Stored records
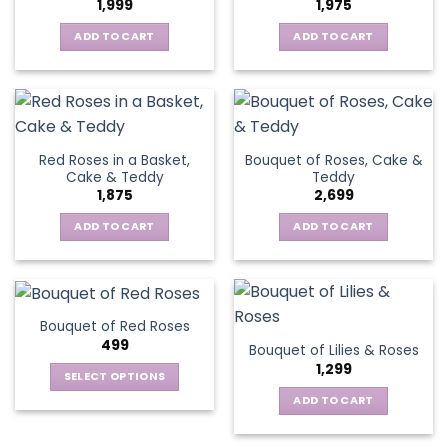
1,999
1,975
ADD TO CART
ADD TO CART
Red Roses in a Basket,
Bouquet of Roses, Cake &
Cake & Teddy
Teddy
1,875
2,699
ADD TO CART
ADD TO CART
Bouquet of Red Roses
499
Bouquet of Lilies & Roses
1,299
SELECT OPTIONS
This
ADD TO CART
product
has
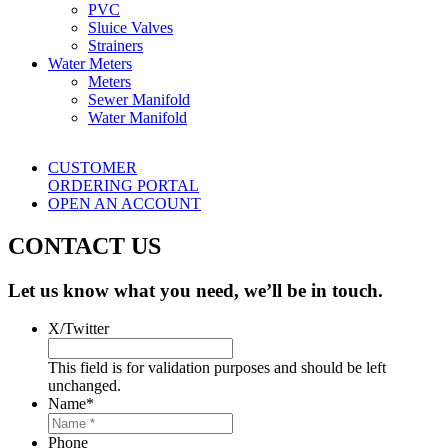
PVC
Sluice Valves
Strainers
Water Meters
Meters
Sewer Manifold
Water Manifold
CUSTOMER
ORDERING PORTAL
OPEN AN ACCOUNT
CONTACT US
Let us know what you need, we’ll be in touch.
X/Twitter
This field is for validation purposes and should be left
unchanged.
Name
*
Phone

◆ **Exercise**: Scan the entries above, and wherever a line holds the string "Bouquet", copy it.

◆ **Task answer**:
Bouquet of Roses, Cake &
Bouquet of Red Roses
Bouquet of Lilies & Roses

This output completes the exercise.